- Directed by: Frank Reicher
- Screenplay by: Agnes and Egerton Castle (novel) Channing Pollock (play) William C. deMille
- Produced by: Jesse L. Lasky
- Starring: Cleo Ridgely Blanche Sweet Edward MacKay Gertrude Kellar Carlyle Blackwell Theodore Roberts
- Cinematography: Homer Scott Walter Stradling
- Production company: Jesse L. Lasky Feature Play Company
- Distributed by: Paramount Pictures
- Release date: August 9, 1915;
- Country: United States
- Language: English

= The Secret Orchard =

1915 film by Frank Reicher

The Secret Orchard is a 1915 American drama silent film directed by Frank Reicher and written by Channing Pollock and William C. deMille.
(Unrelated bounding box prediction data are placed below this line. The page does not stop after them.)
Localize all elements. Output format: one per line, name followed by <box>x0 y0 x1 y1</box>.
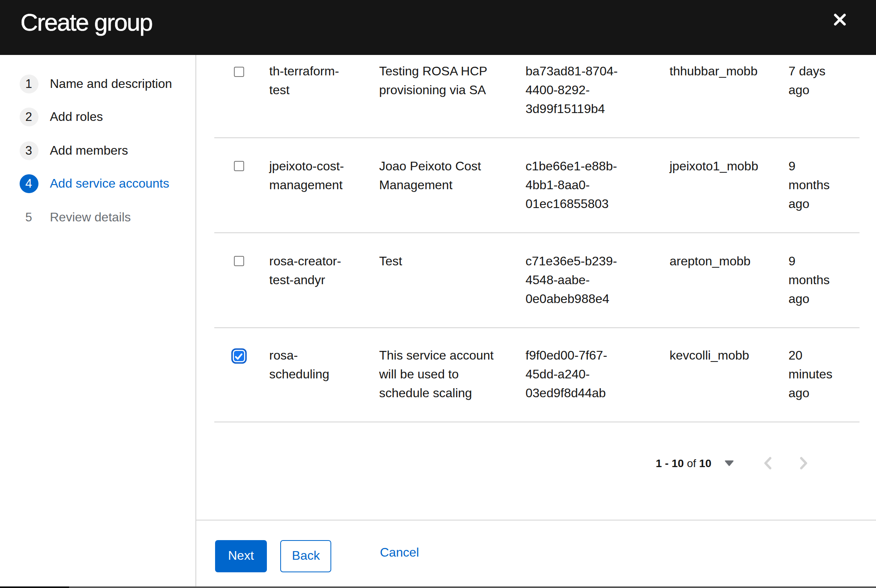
wizard-content: th-terraform-testTesting ROSA HCP provis… <box>196 55 876 586</box>
table-row: rosa-schedulingThis service account will… <box>214 328 860 423</box>
pagination-range-numbers: 1 - 10 <box>656 457 684 469</box>
table-row: rosa-creator-test-andyrTestc71e36e5-b239… <box>214 233 860 328</box>
step-label: Add members <box>50 143 128 157</box>
modal-main: 1Name and description2Add roles3Add memb… <box>0 55 876 586</box>
wizard-step-review-details[interactable]: 5Review details <box>19 208 195 227</box>
wizard-body: th-terraform-testTesting ROSA HCP provis… <box>196 55 876 519</box>
cell-name: rosa-scheduling <box>269 328 379 422</box>
pagination-range: 1 - 10 of 10 <box>656 457 712 469</box>
step-label: Review details <box>50 210 131 225</box>
cell-name: jpeixoto-cost-management <box>269 138 379 232</box>
cell-time-created: 9 months ago <box>788 233 860 327</box>
cell-client-id: c71e36e5-b239-4548-aabe-0e0abeb988e4 <box>526 233 670 327</box>
caret-down-icon <box>725 460 734 466</box>
step-number: 5 <box>19 208 38 227</box>
step-label: Name and description <box>50 77 172 91</box>
cell-owner: kevcolli_mobb <box>670 328 788 422</box>
cell-client-id: ba73ad81-8704-4400-8292-3d99f15119b4 <box>526 55 670 137</box>
table-row: jpeixoto-cost-managementJoao Peixoto Cos… <box>214 138 860 233</box>
wizard-footer: Next Back Cancel <box>196 519 876 586</box>
modal-header: Create group <box>0 0 876 55</box>
wizard-step-add-members[interactable]: 3Add members <box>19 141 195 160</box>
cell-description: Testing ROSA HCP provisioning via SA <box>379 55 526 137</box>
cell-time-created: 9 months ago <box>788 138 860 232</box>
wizard-step-add-roles[interactable]: 2Add roles <box>19 108 195 126</box>
cell-description: Test <box>379 233 526 327</box>
close-icon <box>832 11 847 27</box>
next-button[interactable]: Next <box>215 540 267 572</box>
modal-title: Create group <box>20 9 152 37</box>
back-button[interactable]: Back <box>280 540 332 572</box>
backdrop-strip-left <box>0 586 69 588</box>
wizard-step-add-service-accounts[interactable]: 4Add service accounts <box>19 175 195 194</box>
cell-name: th-terraform-test <box>269 55 379 137</box>
cell-description: This service account will be used to sch… <box>379 328 526 422</box>
pagination-total: 10 <box>699 457 711 469</box>
row-checkbox[interactable] <box>234 351 244 361</box>
cell-owner: jpeixoto1_mobb <box>670 138 788 232</box>
cell-checkbox <box>214 233 269 327</box>
backdrop-strip <box>0 586 876 588</box>
step-number: 2 <box>19 108 38 126</box>
step-label: Add service accounts <box>50 177 169 191</box>
cell-checkbox <box>214 328 269 422</box>
step-number: 1 <box>19 74 38 93</box>
close-button[interactable] <box>832 11 847 27</box>
cell-checkbox <box>214 55 269 137</box>
row-checkbox[interactable] <box>234 161 244 172</box>
screen: Create group 1Name and description2Add r… <box>0 0 876 588</box>
pagination-of-label: of <box>687 457 696 469</box>
cell-checkbox <box>214 138 269 232</box>
wizard-nav: 1Name and description2Add roles3Add memb… <box>0 55 196 586</box>
pagination-menu-toggle[interactable]: 1 - 10 of 10 <box>656 457 734 469</box>
create-group-modal: Create group 1Name and description2Add r… <box>0 0 876 586</box>
cell-owner: arepton_mobb <box>670 233 788 327</box>
check-icon <box>234 351 244 361</box>
row-checkbox[interactable] <box>234 66 244 77</box>
cell-client-id: c1be66e1-e88b-4bb1-8aa0-01ec16855803 <box>526 138 670 232</box>
angle-left-icon <box>764 457 772 469</box>
cell-time-created: 20 minutes ago <box>788 328 860 422</box>
angle-right-icon <box>800 457 808 469</box>
table-row: th-terraform-testTesting ROSA HCP provis… <box>214 55 860 138</box>
cell-owner: thhubbar_mobb <box>670 55 788 137</box>
wizard-step-name-and-description[interactable]: 1Name and description <box>19 74 195 93</box>
step-label: Add roles <box>50 110 103 124</box>
cell-description: Joao Peixoto Cost Management <box>379 138 526 232</box>
cancel-button[interactable]: Cancel <box>367 540 432 566</box>
cell-name: rosa-creator-test-andyr <box>269 233 379 327</box>
step-number: 3 <box>19 141 38 160</box>
wizard-steps-list: 1Name and description2Add roles3Add memb… <box>19 74 195 227</box>
prev-page-button[interactable] <box>760 452 776 474</box>
next-page-button[interactable] <box>796 452 812 474</box>
pagination: 1 - 10 of 10 <box>196 441 876 485</box>
cell-time-created: 7 days ago <box>788 55 860 137</box>
step-number: 4 <box>19 175 38 194</box>
row-checkbox[interactable] <box>234 256 244 266</box>
service-accounts-table: th-terraform-testTesting ROSA HCP provis… <box>214 55 860 423</box>
cell-client-id: f9f0ed00-7f67-45dd-a240-03ed9f8d44ab <box>526 328 670 422</box>
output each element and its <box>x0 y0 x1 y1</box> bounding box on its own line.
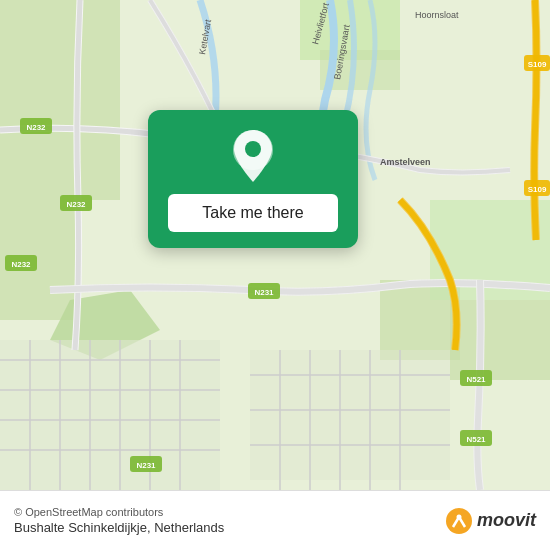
svg-text:N232: N232 <box>11 260 31 269</box>
moovit-text: moovit <box>477 510 536 531</box>
take-me-there-button[interactable]: Take me there <box>168 194 338 232</box>
moovit-logo: moovit <box>445 507 536 535</box>
svg-rect-1 <box>0 0 120 200</box>
popup-card: Take me there <box>148 110 358 248</box>
svg-point-55 <box>446 508 472 534</box>
svg-text:N521: N521 <box>466 375 486 384</box>
map-container: N232 N232 N232 N231 N231 N521 N521 S109 … <box>0 0 550 490</box>
svg-text:N521: N521 <box>466 435 486 444</box>
svg-text:Hoornsloat: Hoornsloat <box>415 10 459 20</box>
svg-text:N232: N232 <box>26 123 46 132</box>
osm-attribution: © OpenStreetMap contributors <box>14 506 224 518</box>
svg-text:S109: S109 <box>528 185 547 194</box>
bottom-bar: © OpenStreetMap contributors Bushalte Sc… <box>0 490 550 550</box>
svg-point-54 <box>245 141 261 157</box>
svg-text:N231: N231 <box>254 288 274 297</box>
svg-text:N232: N232 <box>66 200 86 209</box>
svg-rect-8 <box>450 300 550 380</box>
svg-point-56 <box>456 514 461 519</box>
svg-text:N231: N231 <box>136 461 156 470</box>
svg-rect-9 <box>0 340 220 490</box>
svg-text:Amstelveen: Amstelveen <box>380 157 431 167</box>
location-label: Bushalte Schinkeldijkje, Netherlands <box>14 520 224 535</box>
moovit-icon <box>445 507 473 535</box>
location-pin-icon <box>231 128 275 184</box>
svg-text:S109: S109 <box>528 60 547 69</box>
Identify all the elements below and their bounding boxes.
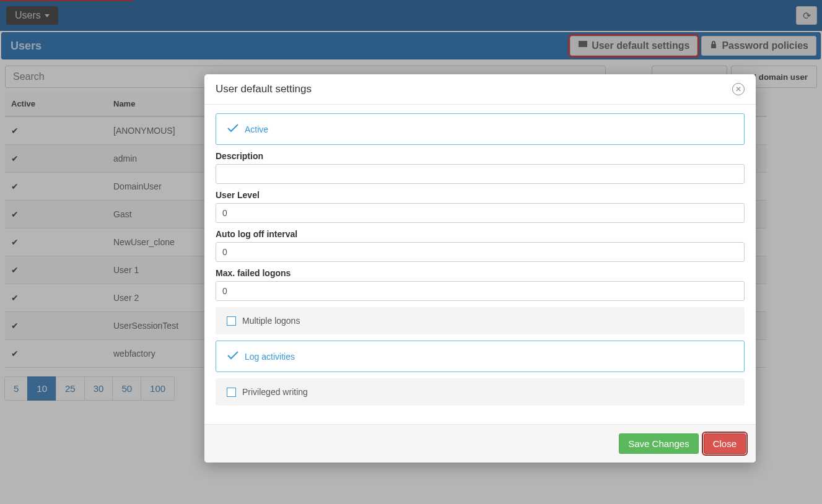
multiple-logons-label: Multiple logons [242, 316, 300, 326]
privileged-writing-checkbox-wrap[interactable]: Privileged writing [216, 378, 745, 406]
close-icon: ✕ [735, 85, 741, 93]
privileged-writing-label: Privileged writing [242, 387, 308, 397]
max-failed-logons-label: Max. failed logons [216, 268, 745, 278]
max-failed-logons-input[interactable] [216, 281, 745, 301]
user-level-label: User Level [216, 190, 745, 200]
modal-close-button[interactable]: ✕ [732, 83, 745, 95]
modal-footer: Save Changes Close [204, 424, 756, 463]
description-label: Description [216, 151, 745, 161]
modal-header: User default settings ✕ [204, 74, 756, 105]
close-button[interactable]: Close [704, 433, 746, 454]
checkbox-icon [227, 388, 236, 397]
modal-title: User default settings [216, 83, 312, 95]
log-activities-checkbox-wrap[interactable]: Log activities [216, 341, 745, 372]
active-checkbox-wrap[interactable]: Active [216, 113, 745, 145]
user-level-input[interactable] [216, 203, 745, 223]
auto-logoff-input[interactable] [216, 242, 745, 262]
auto-logoff-label: Auto log off interval [216, 229, 745, 239]
save-changes-button[interactable]: Save Changes [619, 433, 698, 454]
user-default-settings-modal: User default settings ✕ Active Descripti… [204, 74, 756, 463]
active-checkbox-label: Active [245, 124, 268, 134]
modal-body: Active Description User Level Auto log o… [204, 105, 756, 424]
log-activities-label: Log activities [245, 352, 295, 362]
multiple-logons-checkbox-wrap[interactable]: Multiple logons [216, 307, 745, 334]
description-input[interactable] [216, 164, 745, 184]
check-icon [227, 123, 238, 136]
check-icon [227, 350, 238, 363]
checkbox-icon [227, 316, 236, 326]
The film stars Cleo Ridgely, Blanche Sweet, Edward MacKay, Gertrude Kellar, Carlyle Blackwell and Theodore Roberts. The film was released on August 9, 1915, by Paramount Pictures.

== Cast ==
- Cleo Ridgely as Cora May
- Blanche Sweet as Diane
- Edward MacKay as Duke of Cluny
- Gertrude Kellar as Helen, Duchess of Cluny
- Carlyle Blackwell as Lt. Dodd
- Theodore Roberts as Favereau
- Cynthia Williams as Diane, age four
- Marjorie Daw as Nanette
- Loyola O'Connor as Nanette's mother
- Sydney Deane as Nanette's father

==Preservation==
The Secret Orchard is considered a lost film.